### Exercise requirements
All the records that follow need to be reproduced exactly. Omit the images.

### Records
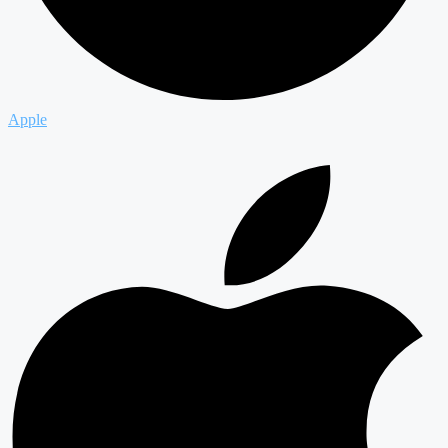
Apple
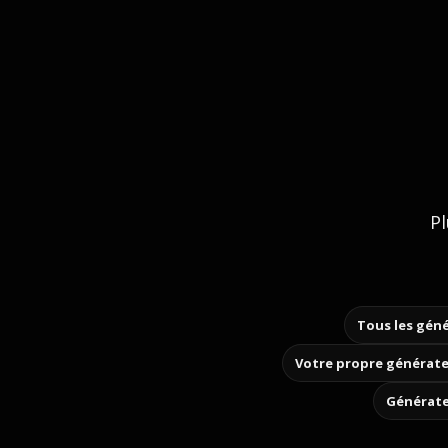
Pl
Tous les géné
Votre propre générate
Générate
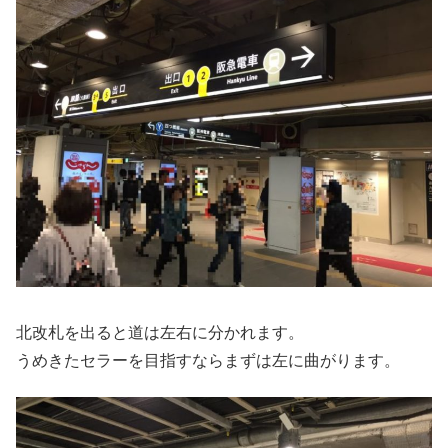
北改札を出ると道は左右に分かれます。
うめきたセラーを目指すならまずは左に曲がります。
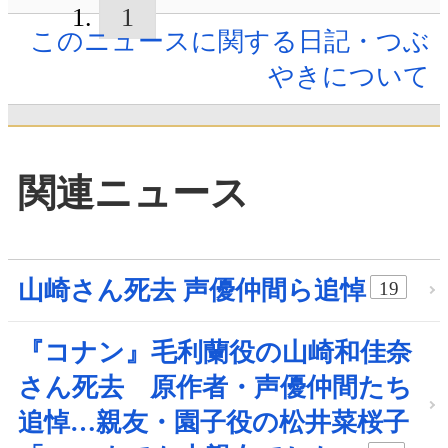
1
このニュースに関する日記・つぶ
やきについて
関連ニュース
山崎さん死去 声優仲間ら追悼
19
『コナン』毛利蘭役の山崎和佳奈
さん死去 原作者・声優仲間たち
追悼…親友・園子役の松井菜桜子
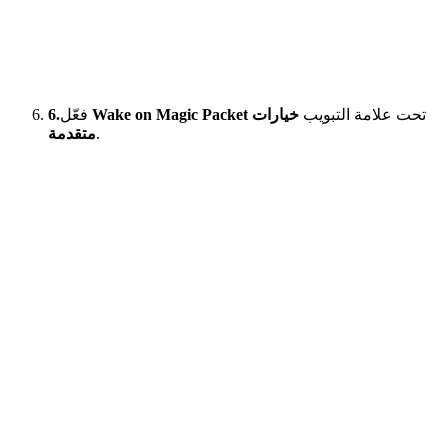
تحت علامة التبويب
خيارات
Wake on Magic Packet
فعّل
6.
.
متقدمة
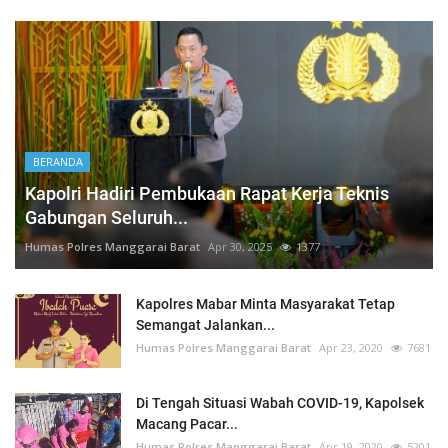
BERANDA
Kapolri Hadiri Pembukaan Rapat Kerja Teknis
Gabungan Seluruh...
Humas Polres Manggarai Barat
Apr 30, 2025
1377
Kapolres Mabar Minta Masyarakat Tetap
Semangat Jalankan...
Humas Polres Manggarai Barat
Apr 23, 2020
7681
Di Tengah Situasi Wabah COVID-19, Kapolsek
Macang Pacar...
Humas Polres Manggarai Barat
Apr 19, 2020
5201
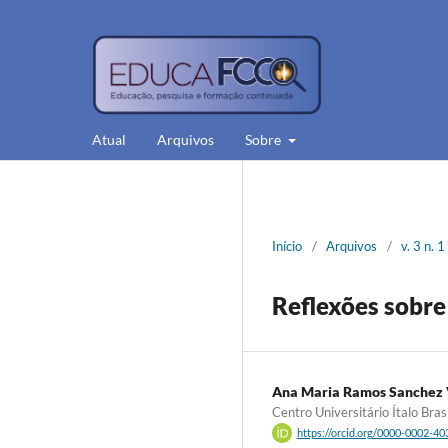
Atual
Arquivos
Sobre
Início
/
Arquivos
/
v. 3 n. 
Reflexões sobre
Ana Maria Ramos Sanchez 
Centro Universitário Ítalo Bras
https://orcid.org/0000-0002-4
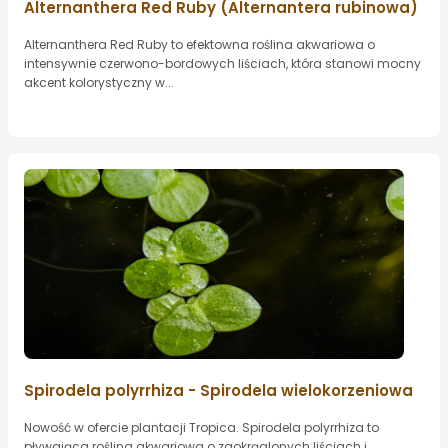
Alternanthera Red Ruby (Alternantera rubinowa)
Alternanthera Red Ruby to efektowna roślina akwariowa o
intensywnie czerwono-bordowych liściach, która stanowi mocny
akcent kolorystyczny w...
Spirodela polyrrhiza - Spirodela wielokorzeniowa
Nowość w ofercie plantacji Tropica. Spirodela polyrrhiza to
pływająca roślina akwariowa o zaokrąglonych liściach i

### Task solution
Apple
Pl
Tous les géné
Votre propre générate
Générate
北改札を出ると道は左右に分かれます。
うめきたセラーを目指すならまずは左に曲がります。
1
このニュースに関する日記・つぶ
やきについて
関連ニュース
山崎さん死去 声優仲間ら追悼
19
『コナン』毛利蘭役の山崎和佳奈
さん死去 原作者・声優仲間たち
追悼…親友・園子役の松井菜桜子
تحت علامة التبويب
خيارات
Wake on Magic Packet
فعّل
6.
.
متقدمة
BERANDA
Kapolri Hadiri Pembukaan Rapat Kerja Teknis
Gabungan Seluruh...
Humas Polres Manggarai Barat
Apr 30, 2025
1377
Kapolres Mabar Minta Masyarakat Tetap
Semangat Jalankan...
Humas Polres Manggarai Barat
Apr 23, 2020
7681
Di Tengah Situasi Wabah COVID-19, Kapolsek
Macang Pacar...
Humas Polres Manggarai Barat
Apr 19, 2020
5201
Atual
Arquivos
Sobre
Início
/
Arquivos
/
v. 3 n. 
Reflexões sobre
Ana Maria Ramos Sanchez 
Centro Universitário Ítalo Bras
https://orcid.org/0000-0002-4
Alternanthera Red Ruby (Alternantera rubinowa)
Alternanthera Red Ruby to efektowna roślina akwariowa o
intensywnie czerwono-bordowych liściach, która stanowi mocny
akcent kolorystyczny w...
Spirodela polyrrhiza - Spirodela wielokorzeniowa
Nowość w ofercie plantacji Tropica. Spirodela polyrrhiza to
pływająca roślina akwariowa o zaokrąglonych liściach i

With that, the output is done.